— TRY IT —
Among the records below, how many lines contain the word "conforto"? The answer is a single number.

— DATASET EXTRACT —

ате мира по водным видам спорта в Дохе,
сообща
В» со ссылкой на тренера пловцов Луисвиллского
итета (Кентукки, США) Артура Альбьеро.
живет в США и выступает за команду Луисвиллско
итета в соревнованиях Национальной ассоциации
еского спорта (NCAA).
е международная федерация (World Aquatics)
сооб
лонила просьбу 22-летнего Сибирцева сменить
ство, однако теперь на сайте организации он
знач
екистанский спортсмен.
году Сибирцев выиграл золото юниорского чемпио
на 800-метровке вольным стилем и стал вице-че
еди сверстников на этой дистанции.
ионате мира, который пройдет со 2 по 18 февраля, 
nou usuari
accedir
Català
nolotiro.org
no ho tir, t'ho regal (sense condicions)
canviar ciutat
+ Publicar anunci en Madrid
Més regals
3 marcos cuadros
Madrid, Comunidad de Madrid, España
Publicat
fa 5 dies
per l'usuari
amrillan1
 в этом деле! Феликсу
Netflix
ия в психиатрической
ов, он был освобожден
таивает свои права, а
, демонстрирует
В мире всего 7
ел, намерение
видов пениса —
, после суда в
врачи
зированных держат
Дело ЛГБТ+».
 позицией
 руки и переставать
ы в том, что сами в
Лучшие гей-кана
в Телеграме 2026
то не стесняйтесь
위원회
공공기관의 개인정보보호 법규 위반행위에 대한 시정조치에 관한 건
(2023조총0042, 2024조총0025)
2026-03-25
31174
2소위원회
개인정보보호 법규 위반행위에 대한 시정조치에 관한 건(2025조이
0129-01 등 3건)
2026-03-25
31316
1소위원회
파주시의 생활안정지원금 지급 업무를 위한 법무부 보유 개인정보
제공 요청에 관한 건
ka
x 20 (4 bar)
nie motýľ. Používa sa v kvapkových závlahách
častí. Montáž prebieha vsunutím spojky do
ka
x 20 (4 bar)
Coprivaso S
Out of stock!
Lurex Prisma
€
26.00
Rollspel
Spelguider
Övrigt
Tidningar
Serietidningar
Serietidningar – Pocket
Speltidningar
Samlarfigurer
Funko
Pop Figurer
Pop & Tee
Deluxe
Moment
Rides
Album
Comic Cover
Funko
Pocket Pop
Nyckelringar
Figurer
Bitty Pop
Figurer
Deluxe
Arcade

--

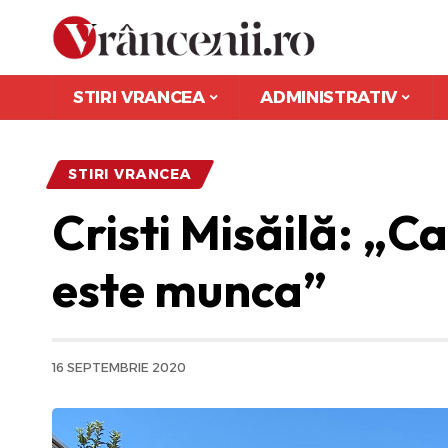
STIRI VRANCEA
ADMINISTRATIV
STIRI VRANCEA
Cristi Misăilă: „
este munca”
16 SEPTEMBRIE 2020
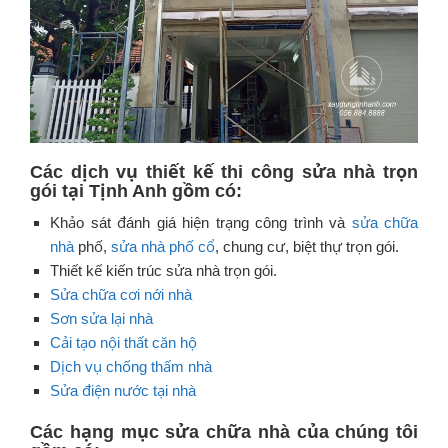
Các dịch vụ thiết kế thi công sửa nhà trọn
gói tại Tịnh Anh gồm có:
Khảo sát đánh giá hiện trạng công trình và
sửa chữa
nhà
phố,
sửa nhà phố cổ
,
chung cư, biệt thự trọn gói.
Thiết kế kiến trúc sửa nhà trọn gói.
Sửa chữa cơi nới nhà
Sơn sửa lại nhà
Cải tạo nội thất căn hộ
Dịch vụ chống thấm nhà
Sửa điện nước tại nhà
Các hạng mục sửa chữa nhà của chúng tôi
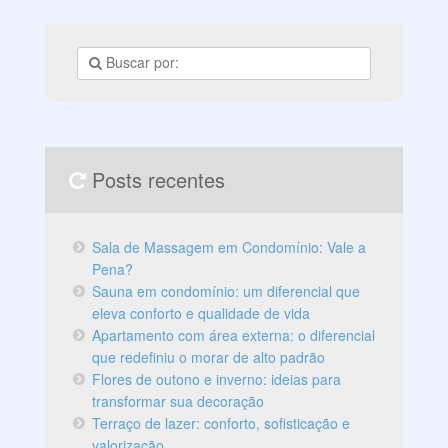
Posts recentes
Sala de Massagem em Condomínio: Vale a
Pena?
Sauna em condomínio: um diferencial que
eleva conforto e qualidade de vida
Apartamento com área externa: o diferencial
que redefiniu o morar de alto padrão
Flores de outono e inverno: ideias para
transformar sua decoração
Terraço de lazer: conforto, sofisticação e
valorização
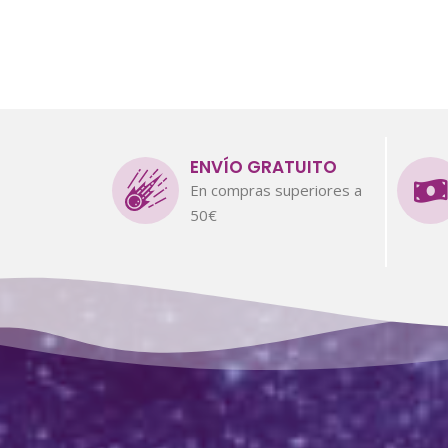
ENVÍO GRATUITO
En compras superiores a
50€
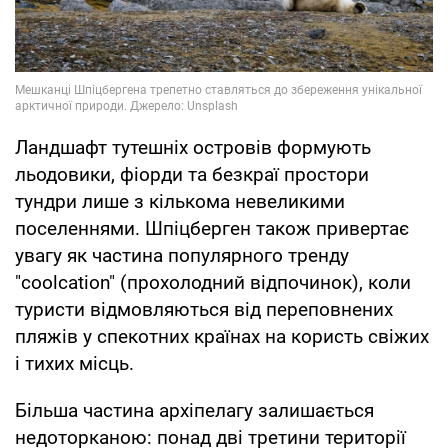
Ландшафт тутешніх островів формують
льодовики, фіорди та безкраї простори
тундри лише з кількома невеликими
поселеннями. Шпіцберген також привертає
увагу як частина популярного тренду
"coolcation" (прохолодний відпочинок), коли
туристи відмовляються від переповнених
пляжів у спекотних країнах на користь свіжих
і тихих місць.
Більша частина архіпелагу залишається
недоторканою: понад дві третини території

---

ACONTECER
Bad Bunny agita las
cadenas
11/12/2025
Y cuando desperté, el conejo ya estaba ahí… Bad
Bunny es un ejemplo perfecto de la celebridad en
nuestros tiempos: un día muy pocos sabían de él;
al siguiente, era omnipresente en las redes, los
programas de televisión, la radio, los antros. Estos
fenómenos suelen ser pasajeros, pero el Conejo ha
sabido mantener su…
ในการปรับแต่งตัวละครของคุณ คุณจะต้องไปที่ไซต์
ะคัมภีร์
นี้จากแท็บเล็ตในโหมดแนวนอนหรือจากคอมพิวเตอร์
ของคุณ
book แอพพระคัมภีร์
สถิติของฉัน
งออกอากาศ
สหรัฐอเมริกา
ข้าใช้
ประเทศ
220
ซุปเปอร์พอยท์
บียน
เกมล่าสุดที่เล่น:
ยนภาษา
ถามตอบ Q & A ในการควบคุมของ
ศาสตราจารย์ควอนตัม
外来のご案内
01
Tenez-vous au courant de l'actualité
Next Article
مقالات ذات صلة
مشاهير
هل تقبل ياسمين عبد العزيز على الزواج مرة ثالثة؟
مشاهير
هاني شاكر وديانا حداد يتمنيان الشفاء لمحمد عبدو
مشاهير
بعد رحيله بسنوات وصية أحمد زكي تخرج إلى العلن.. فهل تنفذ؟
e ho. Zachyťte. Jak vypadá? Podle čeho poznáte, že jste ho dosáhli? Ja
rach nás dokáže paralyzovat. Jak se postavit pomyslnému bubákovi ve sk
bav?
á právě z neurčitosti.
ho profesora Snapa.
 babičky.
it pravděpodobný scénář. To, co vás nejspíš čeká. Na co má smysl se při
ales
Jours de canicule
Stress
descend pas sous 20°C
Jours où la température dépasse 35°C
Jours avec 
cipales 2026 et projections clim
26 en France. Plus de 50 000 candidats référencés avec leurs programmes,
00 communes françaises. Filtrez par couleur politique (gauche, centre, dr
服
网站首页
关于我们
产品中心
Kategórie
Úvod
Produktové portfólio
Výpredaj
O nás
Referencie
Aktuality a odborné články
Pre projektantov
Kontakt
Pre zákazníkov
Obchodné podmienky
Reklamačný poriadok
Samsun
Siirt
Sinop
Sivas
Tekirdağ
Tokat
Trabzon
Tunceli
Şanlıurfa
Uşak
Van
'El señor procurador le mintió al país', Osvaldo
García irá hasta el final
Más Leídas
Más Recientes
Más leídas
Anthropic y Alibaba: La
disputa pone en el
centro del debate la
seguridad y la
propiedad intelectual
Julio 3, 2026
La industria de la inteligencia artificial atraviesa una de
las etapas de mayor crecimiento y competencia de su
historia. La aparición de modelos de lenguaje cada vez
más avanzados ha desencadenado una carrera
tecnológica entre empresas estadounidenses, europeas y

— RESULT OF THIS EXERCISE —
2